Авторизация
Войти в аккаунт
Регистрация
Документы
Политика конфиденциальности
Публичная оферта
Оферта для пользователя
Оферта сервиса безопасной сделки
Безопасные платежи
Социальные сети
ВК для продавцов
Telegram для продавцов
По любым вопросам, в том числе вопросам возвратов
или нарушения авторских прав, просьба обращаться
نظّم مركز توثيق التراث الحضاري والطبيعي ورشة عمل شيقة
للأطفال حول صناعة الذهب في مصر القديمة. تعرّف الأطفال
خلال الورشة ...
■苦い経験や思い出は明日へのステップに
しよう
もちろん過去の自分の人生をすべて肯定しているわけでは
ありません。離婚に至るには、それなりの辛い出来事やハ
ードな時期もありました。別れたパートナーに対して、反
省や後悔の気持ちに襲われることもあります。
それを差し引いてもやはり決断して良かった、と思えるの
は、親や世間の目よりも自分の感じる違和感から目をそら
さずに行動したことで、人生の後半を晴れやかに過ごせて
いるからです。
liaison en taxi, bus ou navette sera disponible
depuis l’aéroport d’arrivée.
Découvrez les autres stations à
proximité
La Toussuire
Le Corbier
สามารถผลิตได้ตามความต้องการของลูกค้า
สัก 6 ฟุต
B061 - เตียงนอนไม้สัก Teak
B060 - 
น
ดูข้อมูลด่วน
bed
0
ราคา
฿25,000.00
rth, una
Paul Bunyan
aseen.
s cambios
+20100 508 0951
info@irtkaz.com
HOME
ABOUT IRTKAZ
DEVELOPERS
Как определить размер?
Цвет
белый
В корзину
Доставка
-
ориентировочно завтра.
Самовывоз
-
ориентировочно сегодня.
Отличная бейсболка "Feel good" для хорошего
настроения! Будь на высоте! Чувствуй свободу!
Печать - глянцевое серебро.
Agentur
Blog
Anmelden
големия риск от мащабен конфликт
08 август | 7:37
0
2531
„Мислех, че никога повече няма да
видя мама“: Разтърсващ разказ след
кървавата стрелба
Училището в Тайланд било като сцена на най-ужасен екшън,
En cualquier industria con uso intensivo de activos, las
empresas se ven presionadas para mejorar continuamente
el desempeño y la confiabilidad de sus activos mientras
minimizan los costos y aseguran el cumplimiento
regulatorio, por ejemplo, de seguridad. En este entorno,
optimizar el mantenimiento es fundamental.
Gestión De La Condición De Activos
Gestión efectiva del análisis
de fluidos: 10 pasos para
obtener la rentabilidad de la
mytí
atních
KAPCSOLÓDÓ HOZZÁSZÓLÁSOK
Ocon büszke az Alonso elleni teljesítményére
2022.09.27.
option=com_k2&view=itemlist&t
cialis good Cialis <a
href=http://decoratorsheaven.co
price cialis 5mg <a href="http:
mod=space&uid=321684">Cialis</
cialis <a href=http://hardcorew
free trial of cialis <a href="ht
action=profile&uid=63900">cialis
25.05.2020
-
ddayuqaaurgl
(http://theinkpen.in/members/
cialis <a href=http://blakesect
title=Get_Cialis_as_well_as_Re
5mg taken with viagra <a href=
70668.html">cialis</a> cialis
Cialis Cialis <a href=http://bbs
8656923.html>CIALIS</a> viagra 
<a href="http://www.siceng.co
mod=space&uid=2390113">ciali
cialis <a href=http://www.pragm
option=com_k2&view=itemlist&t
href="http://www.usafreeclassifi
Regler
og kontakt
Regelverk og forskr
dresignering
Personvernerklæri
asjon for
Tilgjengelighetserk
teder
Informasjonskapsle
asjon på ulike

....

_WORK TASK_.
Restate each record above exactly, leaving nothing out.

_OUTPUT FOR THIS EXERCISE_.
Авторизация
Войти в аккаунт
Регистрация
Документы
Политика конфиденциальности
Публичная оферта
Оферта для пользователя
Оферта сервиса безопасной сделки
Безопасные платежи
Социальные сети
ВК для продавцов
Telegram для продавцов
По любым вопросам, в том числе вопросам возвратов
или нарушения авторских прав, просьба обращаться
نظّم مركز توثيق التراث الحضاري والطبيعي ورشة عمل شيقة
للأطفال حول صناعة الذهب في مصر القديمة. تعرّف الأطفال
خلال الورشة ...
■苦い経験や思い出は明日へのステップに
しよう
もちろん過去の自分の人生をすべて肯定しているわけでは
ありません。離婚に至るには、それなりの辛い出来事やハ
ードな時期もありました。別れたパートナーに対して、反
省や後悔の気持ちに襲われることもあります。
それを差し引いてもやはり決断して良かった、と思えるの
は、親や世間の目よりも自分の感じる違和感から目をそら
さずに行動したことで、人生の後半を晴れやかに過ごせて
いるからです。
liaison en taxi, bus ou navette sera disponible
depuis l’aéroport d’arrivée.
Découvrez les autres stations à
proximité
La Toussuire
Le Corbier
สามารถผลิตได้ตามความต้องการของลูกค้า
สัก 6 ฟุต
B061 - เตียงนอนไม้สัก Teak
B060 - 
น
ดูข้อมูลด่วน
bed
0
ราคา
฿25,000.00
rth, una
Paul Bunyan
aseen.
s cambios
+20100 508 0951
info@irtkaz.com
HOME
ABOUT IRTKAZ
DEVELOPERS
Как определить размер?
Цвет
белый
В корзину
Доставка
-
ориентировочно завтра.
Самовывоз
-
ориентировочно сегодня.
Отличная бейсболка "Feel good" для хорошего
настроения! Будь на высоте! Чувствуй свободу!
Печать - глянцевое серебро.
Agentur
Blog
Anmelden
големия риск от мащабен конфликт
08 август | 7:37
0
2531
„Мислех, че никога повече няма да
видя мама“: Разтърсващ разказ след
кървавата стрелба
Училището в Тайланд било като сцена на най-ужасен екшън,
En cualquier industria con uso intensivo de activos, las
empresas se ven presionadas para mejorar continuamente
el desempeño y la confiabilidad de sus activos mientras
minimizan los costos y aseguran el cumplimiento
regulatorio, por ejemplo, de seguridad. En este entorno,
optimizar el mantenimiento es fundamental.
Gestión De La Condición De Activos
Gestión efectiva del análisis
de fluidos: 10 pasos para
obtener la rentabilidad de la
mytí
atních
KAPCSOLÓDÓ HOZZÁSZÓLÁSOK
Ocon büszke az Alonso elleni teljesítményére
2022.09.27.
option=com_k2&view=itemlist&t
cialis good Cialis <a
href=http://decoratorsheaven.co
price cialis 5mg <a href="http:
mod=space&uid=321684">Cialis</
cialis <a href=http://hardcorew
free trial of cialis <a href="ht
action=profile&uid=63900">cialis
25.05.2020
-
ddayuqaaurgl
(http://theinkpen.in/members/
cialis <a href=http://blakesect
title=Get_Cialis_as_well_as_Re
5mg taken with viagra <a href=
70668.html">cialis</a> cialis
Cialis Cialis <a href=http://bbs
8656923.html>CIALIS</a> viagra 
<a href="http://www.siceng.co
mod=space&uid=2390113">ciali
cialis <a href=http://www.pragm
option=com_k2&view=itemlist&t
href="http://www.usafreeclassifi
Regler
og kontakt
Regelverk og forskr
dresignering
Personvernerklæri
asjon for
Tilgjengelighetserk
teder
Informasjonskapsle
asjon på ulike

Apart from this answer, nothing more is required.